Imagine you are a banker and a customer approaches you for a loan of £850,000 to buy a £1m house. Would you be willing to lend the money on an unsecured basis, or would you first insist on taking a charge over the property?
It seems a silly question. Of course you’d do the latter. But let’s park that for a moment and imagine our customer has even more extravagant demands. Not only do they refuse to put up any collateral, they want the loan to be “non-accelerable”. So even if they miss an interest payment, the lender can’t demand immediate repayment of the loan in full.
Sounds like an interesting proposition? I think most lending institutions would tell that customer to take a hike.
Now let’s look at what happens when defined benefit pension schemes insure their liabilities to pay future retirement incomes. It’s increasingly common. In the last 12 years, schemes with liabilities worth £175bn have sought insurance protection through so-called buyouts, according to consultants Lane Clark Peacock. That’s almost a tenth of the £2tn-plus of scheme liabilities outstanding in the UK.
Under the traditional pension arrangement, an average scheme funds roughly 90 per cent of its liabilities with assets and relies on its sponsoring company to make good the shortfall.

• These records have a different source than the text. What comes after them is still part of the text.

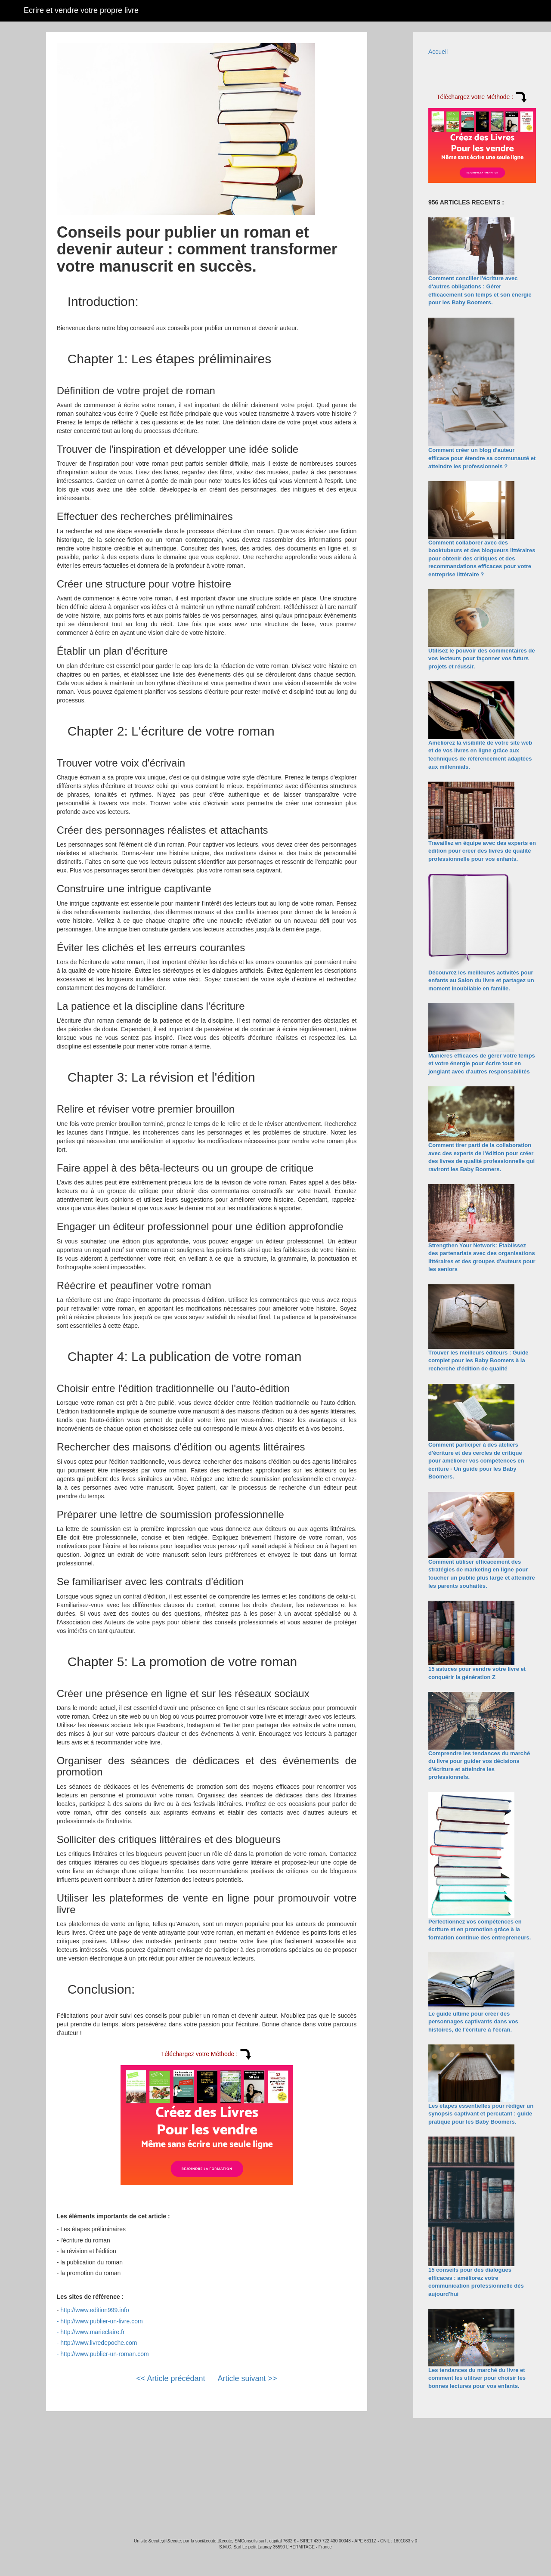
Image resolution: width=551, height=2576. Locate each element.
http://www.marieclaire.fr (92, 2332)
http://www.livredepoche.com (98, 2342)
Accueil (438, 51)
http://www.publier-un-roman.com (104, 2353)
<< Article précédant (170, 2378)
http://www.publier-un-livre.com (101, 2321)
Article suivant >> (247, 2378)
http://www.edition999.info (94, 2310)
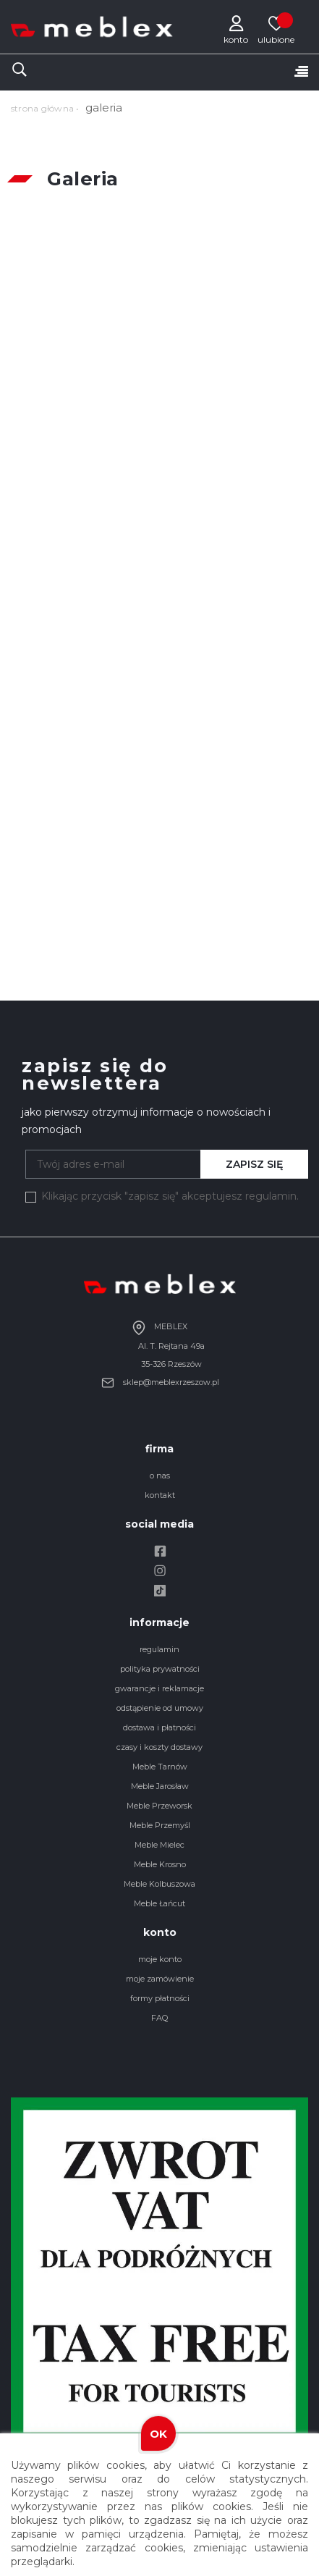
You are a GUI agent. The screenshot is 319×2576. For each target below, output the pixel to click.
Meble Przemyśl (159, 1825)
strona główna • (45, 108)
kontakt (160, 1495)
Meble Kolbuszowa (159, 1884)
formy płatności (160, 1998)
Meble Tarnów (159, 1766)
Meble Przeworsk (159, 1806)
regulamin (159, 1649)
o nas (160, 1475)
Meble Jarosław (160, 1786)
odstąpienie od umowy (159, 1708)
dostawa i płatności (159, 1727)
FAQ (159, 2018)
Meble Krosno (160, 1864)
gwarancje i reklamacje (159, 1688)
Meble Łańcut (159, 1903)
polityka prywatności (160, 1669)
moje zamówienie (160, 1979)
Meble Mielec (159, 1845)
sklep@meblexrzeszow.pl (160, 1382)
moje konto (160, 1959)
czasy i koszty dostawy (159, 1747)
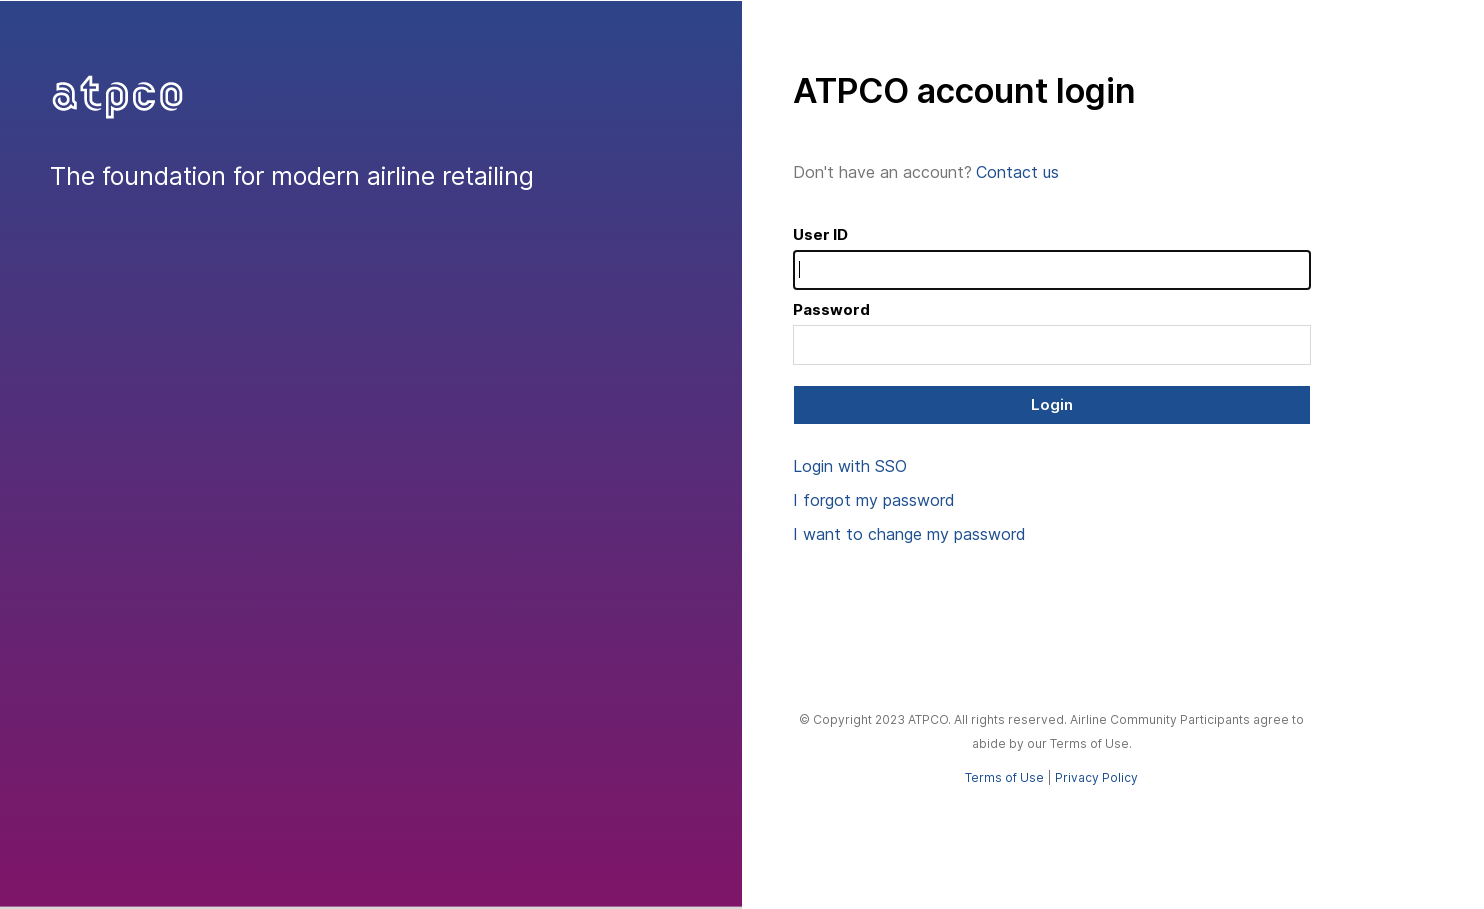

With buyout deals, that same scheme transfers all of those assets plus a premium to an insurance company. In the process it surrenders title to the assets and control over how they might subsequently be invested. What it receives in return is a piece of paper promising to pay the insured pension payments as they fall due.
One way to think about this is that the scheme has lent money to the insurer which it has used to buy the scheme’s assets. In the process, the trustees have contrived to forfeit any security and the right to foreclosure. Even if the insurer defaults on a payment, they cannot recover their investment.
It is easy to see the appeal to the insurer. Just as our demanding bank borrower wanted, it gets no-strings, long-term money. Even better, it only has to pay a few basis points over government bond rates.
No wonder so many clever financiers have homed in on pension buyouts — insurers such as PIC and Rothesay. After all, they get to reinvest some of the assets they inherit from insured schemes in higher yielding instruments, keeping much of the surplus earned over the rock-bottom funding cost.
Meanwhile, many of these insurers put up very little tangible capital. As they switch some of the transferred funds out of boring gilts into higher-return instruments, the regulator permits them to discount scheme liabilities at that higher rate. This essentially manufactures equity (a practice known as “Matching Adjustment”) by recognising up front future profits deemed to be risk free.
For many of the specialist players this is pretty much all their equity. Take the three most focused operators, PIC, Rothesay and Just Group. Collectively they had £13.7bn of regulatory net assets, according to their 2019 Solvency and Financial Condition Reports. But, strip out the Matching Adjustment, and that fell to just £172m.
Anyway, goes the salesman’s patter, insurers are as safe as houses. The regulator applies tough rules that prevent insurers from acting recklessly. And should one get through the net, the Financial Services Compensation Scheme offers 100 per cent protection for retirement incomes.
Yet how much credence these assurances deserve is debatable. While the UK’s insurance regime is sound on paper, recent financial history suggests that regulators are never infallible. Meanwhile the FSCS is essentially an unfunded scheme. In the event of large losses, much would depend on a future government being willing to use taxpayers’ funds to bail out some of the UK’s wealthier citizens.
It is hard to avoid the conclusion that pension schemes are being unusually trusting with their members’ hard-earned savings. Neither a bank nor a fund manager would lend on anything like these lax terms. Nor is there any compelling reason why pension trustees should do so to insure future liabilities. Scheme members might usefully ask them why they are so compliantly playing along.